Fortis Escorts Hospital, India1
Imaging - Invasive Imaging (IVUS, OCT, spectroscopy, etc)

Long and Heavily Calcified RCA Disease (From RCS to PLV Branch): Successful Image Guided Complex PCI

Ashwani Sharma1

Fortis Escorts Hospital, India1

Clinical Information

Patient initials or Identifier Number

Mr. S P S

Relevant Clinical History and Physical Exam

This elderly gentleman had CAD-CCS ii symptoms in 2015. ECG had LBBB. EF was normal-was diagnosed to have single vessel disease in LCX (with small perfusion territory)- managed on GDMT. He had ACS in 2019 with LBBB rhythm and fall in ef to 40%. In cag apart from LCX, had tight and calcified RCA lesion- failed attempt of PCI due to calcium- was alright on GDMT. Now he had NSTEMI.
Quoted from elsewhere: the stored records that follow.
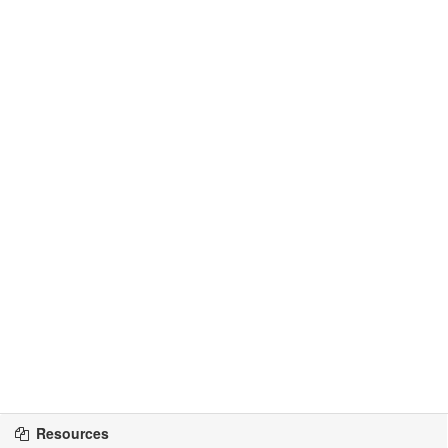
Resources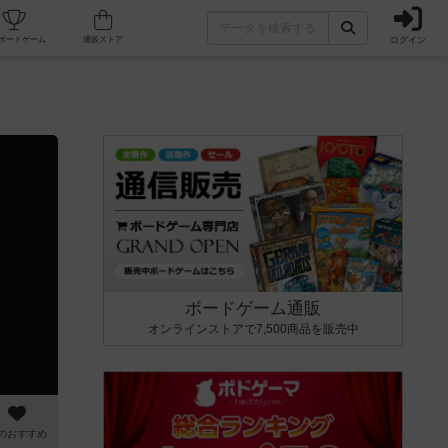
ログイン
カフェ/店舗
人気ボードゲーム
通販ストア
ボードゲーム通販
オンラインストアで7,500商品を販売中
のおすすめ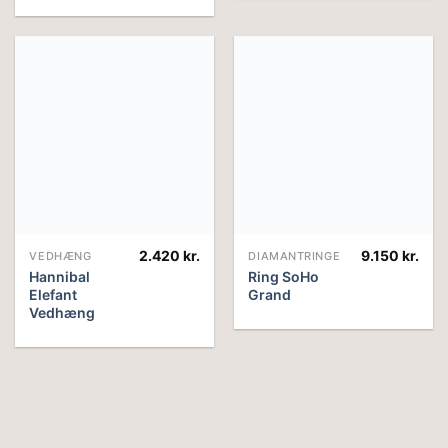
2.420
kr.
9.150
kr.
VEDHÆNG
DIAMANTRINGE
Hannibal
Ring SoHo
Elefant
Grand
Vedhæng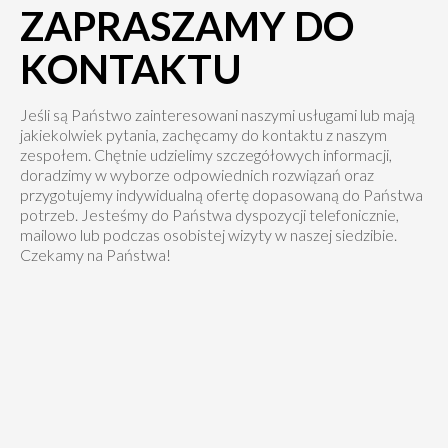
ZAPRASZAMY DO
KONTAKTU
Jeśli są Państwo zainteresowani naszymi usługami lub mają
jakiekolwiek pytania, zachęcamy do kontaktu z naszym
zespołem. Chętnie udzielimy szczegółowych informacji,
doradzimy w wyborze odpowiednich rozwiązań oraz
przygotujemy indywidualną ofertę dopasowaną do Państwa
potrzeb. Jesteśmy do Państwa dyspozycji telefonicznie,
mailowo lub podczas osobistej wizyty w naszej siedzibie.
Czekamy na Państwa!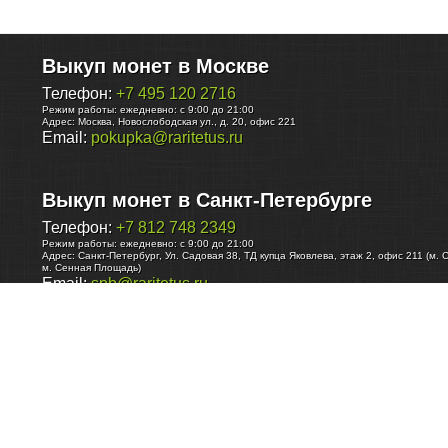
Выкуп монет в Москве
Телефон:
+7 495 120 2716
Режим работы:
ежедневно: с 9:00 до 21:00
Адрес:
Москва
,
Новослободская ул., д. 20, офис 221
Email:
pokupka@raritetus.ru
Выкуп монет в Санкт-Петербурге
Телефон:
+7 812 748 2349
Режим работы:
ежедневно: с 9:00 до 21:00
Адрес:
Санкт-Петербург
,
Ул. Садовая 38, ТД купца Яковлева, этаж 2, офис 211 (м. 
м. Сенная Площадь)
Email:
spb@raritetus.ru
Выкуп монет в Нижнем Новгороде
Телефон:
+7 831 420-63-39
Режим работы:
ежедневно: с 9:00 до 21:00
Адрес:
Нижний Новгород
,
Площадь Максима Горького, дом 4/2, этаж 2, офис 8
Email:
nizhnij-novgorod@raritetus.ru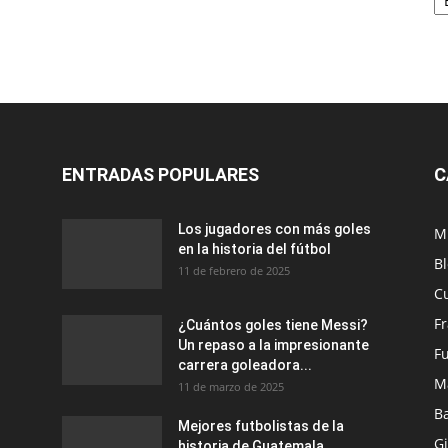
ENTRADAS POPULARES
C
Los jugadores con más goles
M
en la historia del fútbol
B
11 de febrero de 2025
C
F
¿Cuántos goles tiene Messi?
Un repaso a la impresionante
Fu
carrera goleadora...
M
11 de marzo de 2025
B
Mejores futbolistas de la
G
historia de Guatemala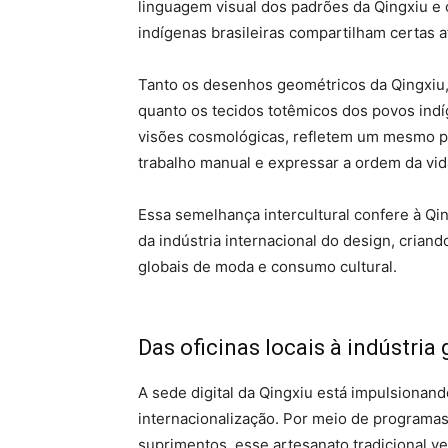
linguagem visual dos padrões da Qingxiu e 
indígenas brasileiras compartilham certas a
Tanto os desenhos geométricos da Qingxiu,
quanto os tecidos totêmicos dos povos indíg
visões cosmológicas, refletem um mesmo pri
trabalho manual e expressar a ordem da vid
Essa semelhança intercultural confere à Qin
da indústria internacional do design, cria
globais de moda e consumo cultural.
Das oficinas locais à indústria 
A sede digital da Qingxiu está impulsionan
internacionalização. Por meio de programas
suprimentos, esse artesanato tradicional 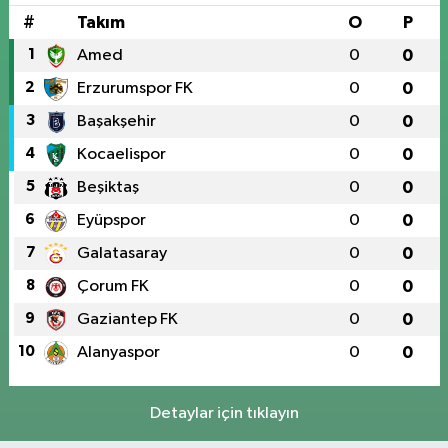
#
Takım
O
P
1
Amed
0
0
2
Erzurumspor FK
0
0
3
Başakşehir
0
0
4
Kocaelispor
0
0
5
Beşiktaş
0
0
6
Eyüpspor
0
0
7
Galatasaray
0
0
8
Çorum FK
0
0
9
Gaziantep FK
0
0
10
Alanyaspor
0
0
Detaylar için tıklayın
Relevant Test Results Prior to Catheterization

Creatinin was 1.48 (daibetes related CKD). EF was 40%. Normal sinus rhythm with LBBB was there in ECG as before.

Relevant Catheterization Findings

RCA was normal. Noncritical plaques in lad while as before LCX had 80-90% stenosis. In RCA there was heavy calcium in ostio- proximal to distal. PDA proximal had tubular plaque-causing maximum 80-90% stenosis. Distal PDA had 95% stenosis.

Interventional Management

Procedural Step

Through right transfemoral arterial access, 7 f jr guide was engaged to RCA (there was damping in pressure requiring recurrent disengagement). Through corsair micro-catheter sion wire was advanced in distal RCA but corsair could not be negotiated across the tightest lesion in mid-RCA (across RV branch). In parallel fashion rota, floppy wire was advance into PLV branch. Rota-ablation was performed with 1.5 mm burr. The PLV lesion was further pre dilated with semi compliant balloon of 2 mm diameter. IVUS was performed- 360 arc of calcium at multiple places seen. Further plaque modification was performed with 2.5 and 3.5 mm scoring balloon in PLV and whole RCA (the 2.5 mm ballon could only be advanced over grand slam wire with the help of guide extension catheter). Then 3 dess with adequate overlap were deployed form plv to ostial RCA (provisional cross over across PDA was opted as its ostium was free of disease). Adequate post dilatation was performed. IVUS guided in forthes podt dilatation in PLV to optimize the stent apposition. Good procedural and clinical outcome was achieved.

Case Summary

In this case, meticulous planning with all kind of cath lab hardware in guidance of intracoronary imaging led to the successful procedural and clinical outcome. Not to mention, team effort and patience was of course the root of success.